(Source records)
########################################
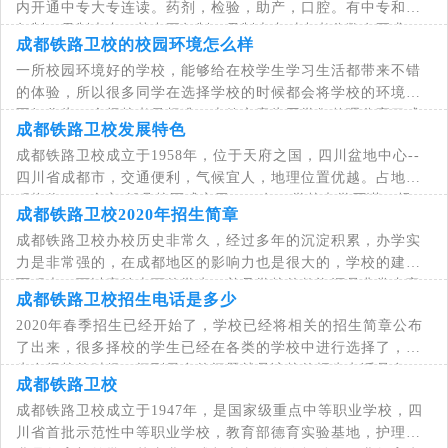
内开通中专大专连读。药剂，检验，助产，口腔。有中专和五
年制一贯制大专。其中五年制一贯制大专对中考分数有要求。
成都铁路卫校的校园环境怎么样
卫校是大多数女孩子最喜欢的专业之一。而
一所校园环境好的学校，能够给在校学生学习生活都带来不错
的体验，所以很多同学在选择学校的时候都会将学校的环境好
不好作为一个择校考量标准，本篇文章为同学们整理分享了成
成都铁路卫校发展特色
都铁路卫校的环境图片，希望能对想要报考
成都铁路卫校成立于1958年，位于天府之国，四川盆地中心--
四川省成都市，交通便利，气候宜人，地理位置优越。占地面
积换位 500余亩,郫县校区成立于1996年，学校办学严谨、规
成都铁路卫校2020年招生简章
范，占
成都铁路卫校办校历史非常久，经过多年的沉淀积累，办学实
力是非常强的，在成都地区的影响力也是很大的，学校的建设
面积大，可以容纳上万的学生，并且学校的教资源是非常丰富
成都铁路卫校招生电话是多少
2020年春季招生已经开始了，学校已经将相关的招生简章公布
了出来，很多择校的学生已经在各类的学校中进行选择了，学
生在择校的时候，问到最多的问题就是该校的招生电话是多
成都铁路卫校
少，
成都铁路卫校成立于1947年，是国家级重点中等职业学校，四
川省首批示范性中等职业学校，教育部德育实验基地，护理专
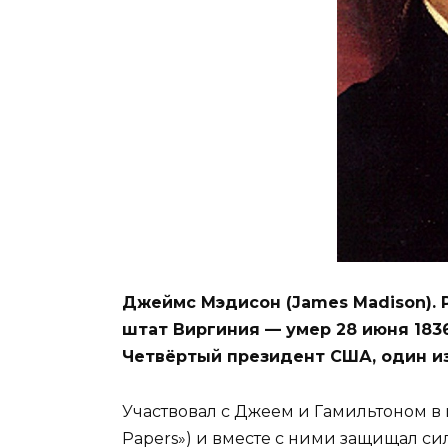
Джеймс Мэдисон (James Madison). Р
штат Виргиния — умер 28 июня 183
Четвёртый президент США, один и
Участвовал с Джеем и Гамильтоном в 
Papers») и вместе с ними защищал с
########################################
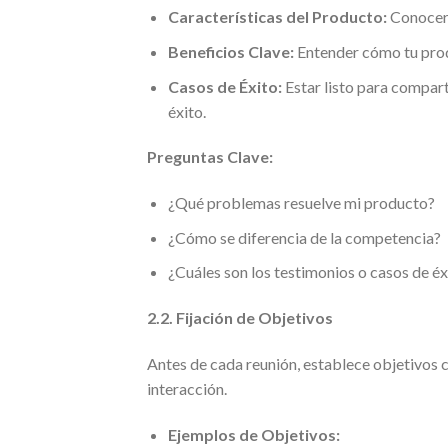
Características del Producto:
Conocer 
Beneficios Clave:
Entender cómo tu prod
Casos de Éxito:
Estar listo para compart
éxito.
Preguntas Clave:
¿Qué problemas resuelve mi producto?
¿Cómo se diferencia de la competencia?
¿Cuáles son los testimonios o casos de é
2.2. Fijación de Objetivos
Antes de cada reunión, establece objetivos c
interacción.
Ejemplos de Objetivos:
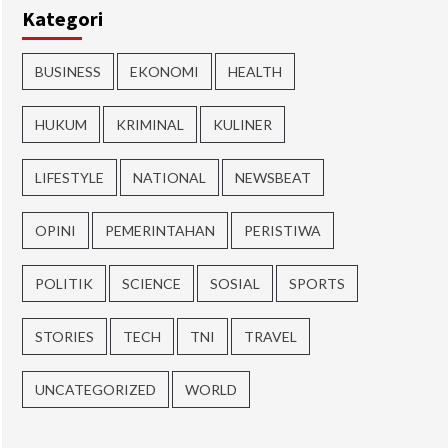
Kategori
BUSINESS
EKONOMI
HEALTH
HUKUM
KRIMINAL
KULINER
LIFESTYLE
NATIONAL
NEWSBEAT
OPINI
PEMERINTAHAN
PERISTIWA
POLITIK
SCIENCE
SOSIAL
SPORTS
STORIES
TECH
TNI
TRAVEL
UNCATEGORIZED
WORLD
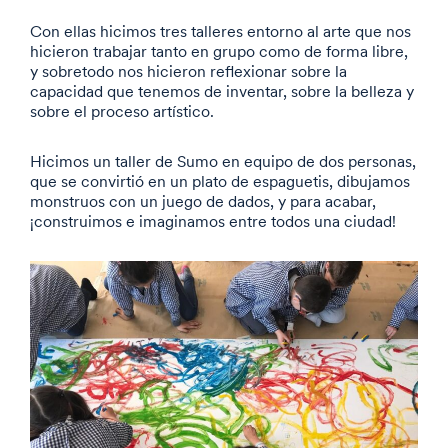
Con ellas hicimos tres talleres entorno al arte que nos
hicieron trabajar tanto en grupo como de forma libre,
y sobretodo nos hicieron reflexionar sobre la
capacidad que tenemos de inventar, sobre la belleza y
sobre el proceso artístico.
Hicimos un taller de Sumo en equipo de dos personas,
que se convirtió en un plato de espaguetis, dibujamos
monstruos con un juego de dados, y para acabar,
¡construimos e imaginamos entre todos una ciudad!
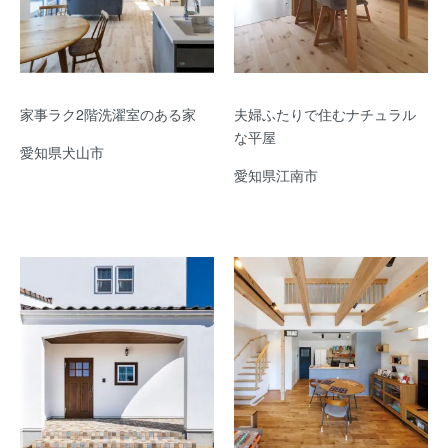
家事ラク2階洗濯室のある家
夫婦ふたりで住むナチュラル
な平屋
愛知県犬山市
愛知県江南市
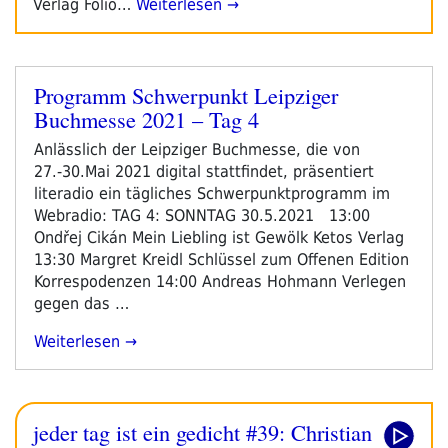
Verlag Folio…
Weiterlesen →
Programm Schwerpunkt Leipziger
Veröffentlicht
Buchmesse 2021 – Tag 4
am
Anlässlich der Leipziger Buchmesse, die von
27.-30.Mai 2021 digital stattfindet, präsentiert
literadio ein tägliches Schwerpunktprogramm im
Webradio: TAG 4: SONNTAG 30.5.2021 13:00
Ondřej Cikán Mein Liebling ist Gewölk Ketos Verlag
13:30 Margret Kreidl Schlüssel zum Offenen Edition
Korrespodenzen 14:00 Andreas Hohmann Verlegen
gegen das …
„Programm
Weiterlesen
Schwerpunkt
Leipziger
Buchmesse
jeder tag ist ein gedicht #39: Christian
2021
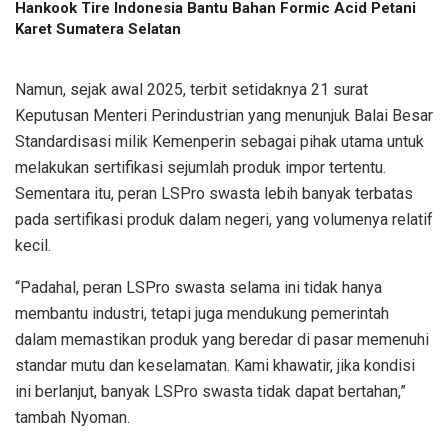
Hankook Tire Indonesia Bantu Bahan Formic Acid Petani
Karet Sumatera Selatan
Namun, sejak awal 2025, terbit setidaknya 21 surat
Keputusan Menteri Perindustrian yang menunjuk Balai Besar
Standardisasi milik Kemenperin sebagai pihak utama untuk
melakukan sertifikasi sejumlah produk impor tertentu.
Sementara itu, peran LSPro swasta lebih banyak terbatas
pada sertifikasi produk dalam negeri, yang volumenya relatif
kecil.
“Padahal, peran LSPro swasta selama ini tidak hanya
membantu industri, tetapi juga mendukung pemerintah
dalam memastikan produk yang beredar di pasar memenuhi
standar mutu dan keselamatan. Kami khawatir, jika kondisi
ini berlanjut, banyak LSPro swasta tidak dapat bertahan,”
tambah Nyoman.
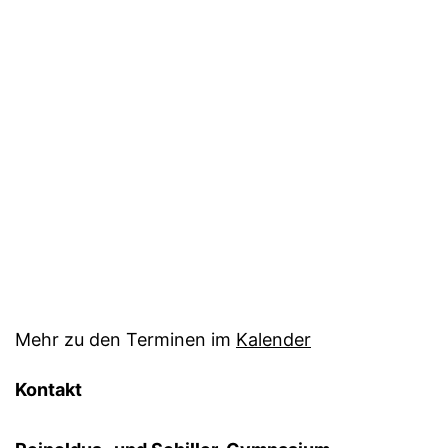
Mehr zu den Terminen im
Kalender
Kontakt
########################################
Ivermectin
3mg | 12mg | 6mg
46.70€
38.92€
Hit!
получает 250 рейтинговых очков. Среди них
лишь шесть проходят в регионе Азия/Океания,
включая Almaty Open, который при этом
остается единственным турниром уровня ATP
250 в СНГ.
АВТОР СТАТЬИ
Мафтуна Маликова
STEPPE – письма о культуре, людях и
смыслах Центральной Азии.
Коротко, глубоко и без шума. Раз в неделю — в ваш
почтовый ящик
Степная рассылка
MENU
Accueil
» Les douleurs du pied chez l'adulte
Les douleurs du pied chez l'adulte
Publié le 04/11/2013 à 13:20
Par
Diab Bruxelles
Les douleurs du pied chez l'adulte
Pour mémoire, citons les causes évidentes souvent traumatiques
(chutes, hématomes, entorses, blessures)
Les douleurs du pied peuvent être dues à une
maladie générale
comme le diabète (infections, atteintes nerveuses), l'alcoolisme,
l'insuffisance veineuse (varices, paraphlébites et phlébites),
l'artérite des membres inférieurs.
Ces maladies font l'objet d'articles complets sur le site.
########################################
(EXERCISE AIM): Set down exactly the lines above, from the line containing "卫校是大多数女孩子最喜欢的专业之一。而" through the line containing "ними защищал с". Skip the pictures.

(EXERCISE ANSWER):
卫校是大多数女孩子最喜欢的专业之一。而
一所校园环境好的学校，能够给在校学生学习生活都带来不错
的体验，所以很多同学在选择学校的时候都会将学校的环境好
不好作为一个择校考量标准，本篇文章为同学们整理分享了成
成都铁路卫校发展特色
都铁路卫校的环境图片，希望能对想要报考
成都铁路卫校成立于1958年，位于天府之国，四川盆地中心--
四川省成都市，交通便利，气候宜人，地理位置优越。占地面
积换位 500余亩,郫县校区成立于1996年，学校办学严谨、规
成都铁路卫校2020年招生简章
范，占
成都铁路卫校办校历史非常久，经过多年的沉淀积累，办学实
力是非常强的，在成都地区的影响力也是很大的，学校的建设
面积大，可以容纳上万的学生，并且学校的教资源是非常丰富
成都铁路卫校招生电话是多少
2020年春季招生已经开始了，学校已经将相关的招生简章公布
了出来，很多择校的学生已经在各类的学校中进行选择了，学
生在择校的时候，问到最多的问题就是该校的招生电话是多
成都铁路卫校
少，
成都铁路卫校成立于1947年，是国家级重点中等职业学校，四
川省首批示范性中等职业学校，教育部德育实验基地，护理专
Джеймс Мэдисон (James Madison). Р
штат Виргиния — умер 28 июня 183
Четвёртый президент США, один и
Участвовал с Джеем и Гамильтоном в 
Papers») и вместе с ними защищал с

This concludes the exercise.